Required action →
Would you write out each line of the material below exactly, skipping every picture?
------ Data records
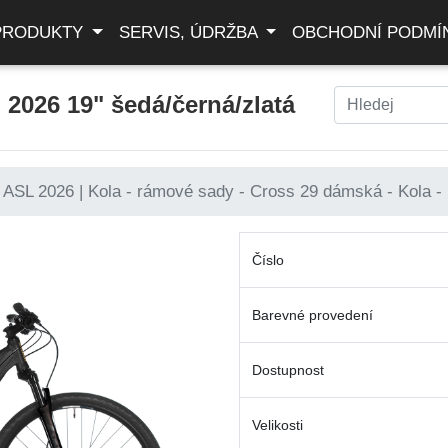
PRODUKTY
SERVIS, ÚDRŽBA
OBCHODNÍ PODMÍ
2026 19" šedá/černá/zlatá
ASL 2026 | Kola - rámové sady - Cross 29 dámská - Kola -
Číslo
Barevné provedení
Dostupnost
Velikosti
------------
Result of the task →
PRODUKTY
SERVIS, ÚDRŽBA
OBCHODNÍ PODMÍ
2026 19" šedá/černá/zlatá
ASL 2026 | Kola - rámové sady - Cross 29 dámská - Kola -
Číslo
Barevné provedení
Dostupnost
Velikosti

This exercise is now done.